国は個人の出産について口出しするな2

聖書的な支配概念について1で述べた。
これに対して、2つの異論が起こった。
一つは、教会中心主義。中世ローマ教会による全的支配である。
もう一つは、国家中心主義。個人や家庭の生産的領域にまで国家が口をはさむようになった。
国は個人や家庭を利用し、国の覇権拡大に駆り出した。それが明治維新以降の日本国の最大の間違いである。

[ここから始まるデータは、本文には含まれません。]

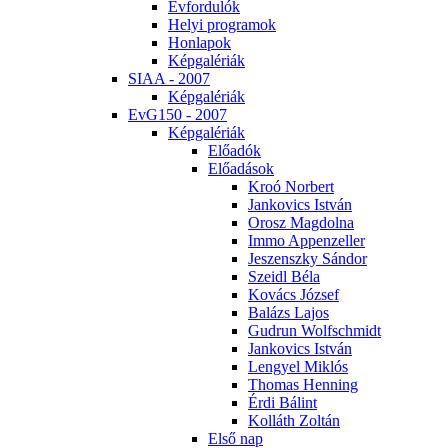
Év­for­du­lók
He­lyi prog­ra­mok
Hon­la­pok
Kép­ga­lé­ri­ák
SI­AA - 2007
Kép­ga­lé­ri­ák
EvG150 - 2007
Kép­ga­lé­ri­ák
Elő­adók
Elő­adá­sok
Kroó Nor­bert
Jan­ko­vics Ist­ván
Orosz Mag­dol­na
Im­mo Ap­pen­zel­ler
Je­szensz­ky Sán­dor
Szeidl Bé­la
Ko­vács Jó­zsef
Ba­lázs La­jos
Gud­run Wolfsch­midt
Jan­ko­vics Ist­ván
Len­gyel Mik­lós
Tho­mas Hen­ning
Ér­di Bá­lint
Kol­láth Zol­tán
El­ső nap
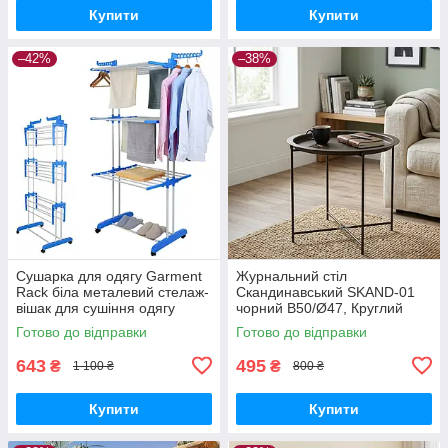
Купити
Купити
–42%
–38%
Сушарка для одягу Garment
Журнальний стіл
Rack біла металевий стелаж-
Скандинавський SKAND-01
вішак для сушіння одягу
чорний В50/Ø47, Круглий
приставний столик для
Готово до відправки
Готово до відправки
вітальні, спальні
643
495
₴
₴
1 100 ₴
800 ₴
Купити
Купити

人々は無益な戦争に駆り出され、外国に行って人を殺し、殺され、国内では原爆を含むおぞましい爆弾攻撃を受けて無数の人々が死んでいった。
これが国という救い主の正体である。一見すると救い主のように見えるが、人々を地獄の底にまで連れて行く悪魔である。
国が悪魔だというわけではない。国がその持ち場を離れ、人々に対して主権を振るうと悪魔に変わるということだ。
神は、神の直接支配を嫌い、王を求めたイスラエルに対してこう警告した。
「あなたがたを治める王の権利はこうだ。王はあなたがたの息子をとり、彼らを自分の戦車や馬に乗せ、自分の戦車の前を走らせる。
自分のために彼らを千人隊の長、五十人隊の長として、自分の耕地を耕させ、自分の刈り入れに従事させ、武具や、戦車の部品を作らせる。
あなたがたの娘をとり、香料作りとし、料理女とし、パン焼き女とする。
あなたがたの畑や、ぶどう畑や、オリーブ畑の良い所を取り上げて、自分の家来たちに与える。
あなたがたの穀物とぶどうの十分の一を取り、それを自分の宦官や家来たちに与える。
あなたがたの奴隷や、女奴隷、それに最もすぐれた若者や、ろばを取り、自分の仕事をさせる。
あなたがたの羊の群れの十分の一を取り、あなたがたは王の奴隷となる。
その日になって、あなたがたが、自分たちに選んだ王ゆえに、助けを求めて叫んでも、その日、主はあなたがたに答えてくださらない。」(1サムエル8・18)
つまり、神を救い主として求めず、国に救いを求める人々の報いは、「奴隷」だというのである。
国に頼る人々は、戦争に駆り出され、過酷な爆撃を受けて死んでも文句は言えない。